I am an applied linguist specialized in studying intercutlural communication and public health communication. I am deeply engaged in using multimodal discourse analysis to understand how language, gestures, eye gaze, and material objects co-create meaning in social life. I investigate the processes of language and cultural learning during studying abroad and in classroom settings.

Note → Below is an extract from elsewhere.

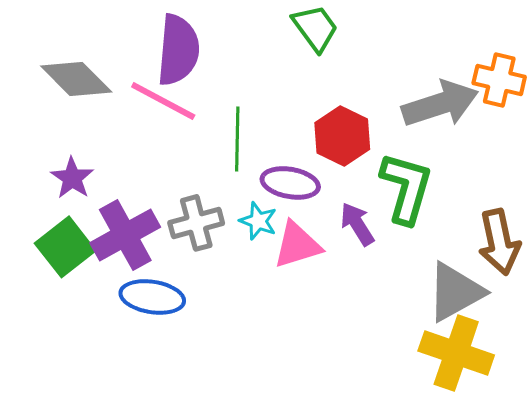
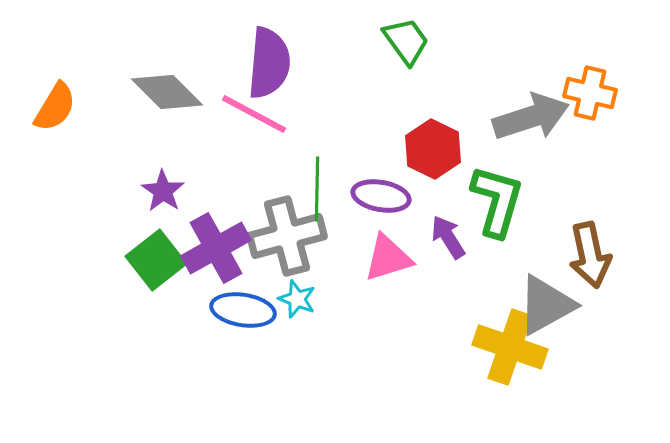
green line: (237, 139) -> (317, 189), moved
cyan star: (258, 221) -> (297, 299), moved
gray cross: (196, 223) -> (287, 236), size x1.4
yellow cross: (456, 353) -> (510, 347), moved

My recent work focuses on communication during the COVID-19 pandemic and food-safety discourses. My research on public health topics, including mask wearing as well as reporting and narrating pandemic events, has been published in international journals. The COVID-19 project received the 2021 Humanities Traveling Fellowship from the Australian Academy of the Humanities. I have a forthcoming monograph, Health crisis communication: Multimodal classification for pandemic preparednes, which explores multimodal classification’s role in promoting pandemic preparedness and offers a list of ready-to-use strategies for explaining pandemic categories to public audiences.

My new project explores the communication of food safety crises, such as the mushroom poisoning in Australia and the rice-noodle poisoning in Taiwan. I aim to use my research to help health professionals effectively communicate public health and update health communication guidelines.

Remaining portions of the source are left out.